----- Raw data -----

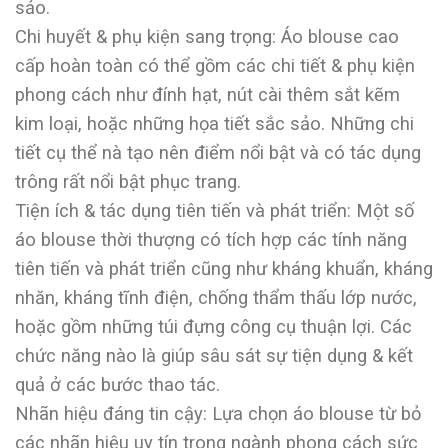
sảo.
Chi huyết & phụ kiện sang trọng: Áo blouse cao
cấp hoàn toàn có thể gồm các chi tiết & phụ kiện
phong cách như đính hạt, nút cài thêm sắt kẽm
kim loại, hoặc những họa tiết sắc sảo. Những chi
tiết cụ thể nà tạo nên điểm nổi bật và có tác dụng
trông rất nổi bật phục trang.
Tiện ích & tác dụng tiên tiến và phát triển: Một số
áo blouse thời thượng có tích hợp các tính năng
tiên tiến và phát triển cũng như kháng khuẩn, kháng
nhăn, kháng tĩnh điện, chống thẩm thấu lớp nước,
hoặc gồm những túi đựng công cụ thuận lợi. Các
chức năng nào là giúp sâu sát sự tiện dụng & kết
quả ở các bước thao tác.
Nhãn hiệu đáng tin cậy: Lựa chọn áo blouse từ bỏ
các nhãn hiệu uy tín trong ngành phong cách sức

-----

▸ **Prompt**:
Looking at the data above, show all lines where the word "kháng" occurs.

▸ **Answer to this problem**:
tiên tiến và phát triển cũng như kháng khuẩn, kháng
nhăn, kháng tĩnh điện, chống thẩm thấu lớp nước,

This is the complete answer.